Copy out each entry precisely; no image belongs in the result.
═════ DATA EXTRACT ═════
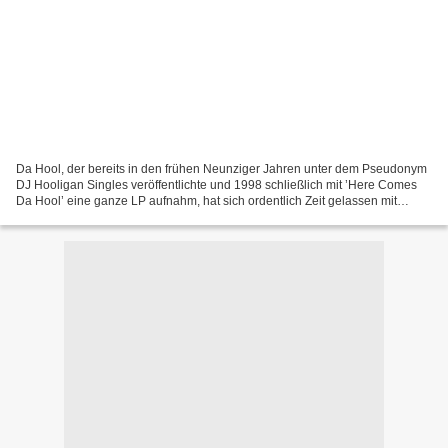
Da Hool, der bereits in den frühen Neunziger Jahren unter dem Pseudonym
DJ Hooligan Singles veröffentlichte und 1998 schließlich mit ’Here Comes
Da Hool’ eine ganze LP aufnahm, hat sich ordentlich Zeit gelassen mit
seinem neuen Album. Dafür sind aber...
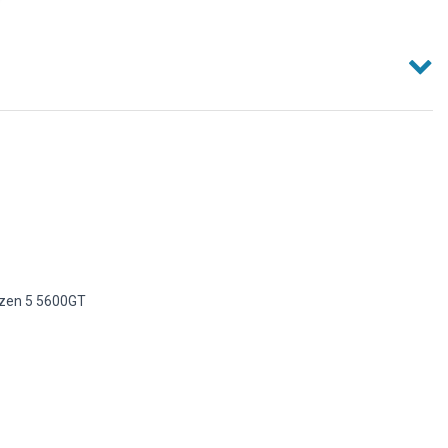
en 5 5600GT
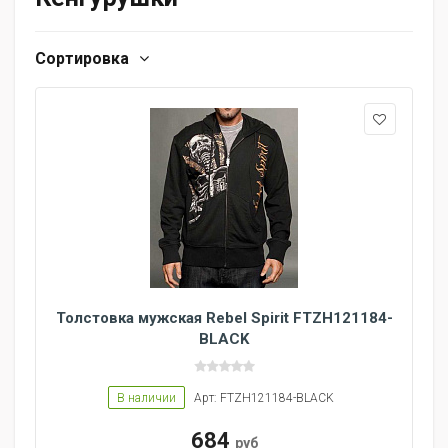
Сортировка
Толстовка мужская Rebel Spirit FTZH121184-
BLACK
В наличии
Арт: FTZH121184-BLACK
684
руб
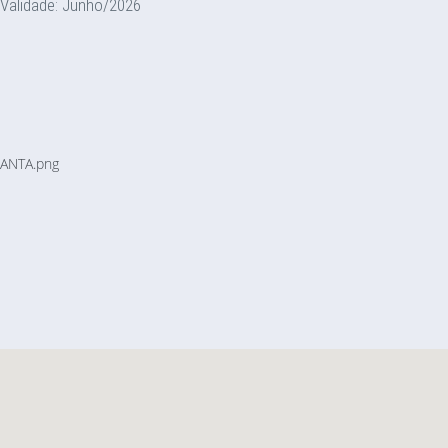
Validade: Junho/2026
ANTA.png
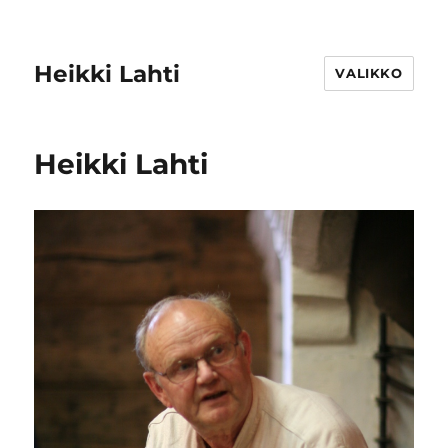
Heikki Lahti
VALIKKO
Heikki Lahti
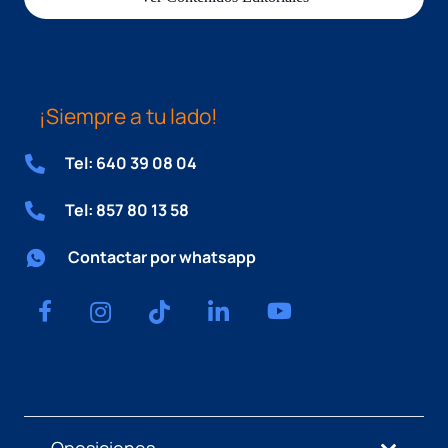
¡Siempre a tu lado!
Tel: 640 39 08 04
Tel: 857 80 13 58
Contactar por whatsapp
═════
* **REPLY TO THE EXERCISE**
Da Hool, der bereits in den frühen Neunziger Jahren unter dem Pseudonym
DJ Hooligan Singles veröffentlichte und 1998 schließlich mit ’Here Comes
Da Hool’ eine ganze LP aufnahm, hat sich ordentlich Zeit gelassen mit
seinem neuen Album. Dafür sind aber...
en 5 5600GT
Сортировка
Толстовка мужская Rebel Spirit FTZH121184-
BLACK
В наличии
Арт: FTZH121184-BLACK
684
руб
Validade: Junho/2026
ANTA.png
Heikki Lahti
VALIKKO
Heikki Lahti
¡Siempre a tu lado!
Tel: 640 39 08 04
Tel: 857 80 13 58
Contactar por whatsapp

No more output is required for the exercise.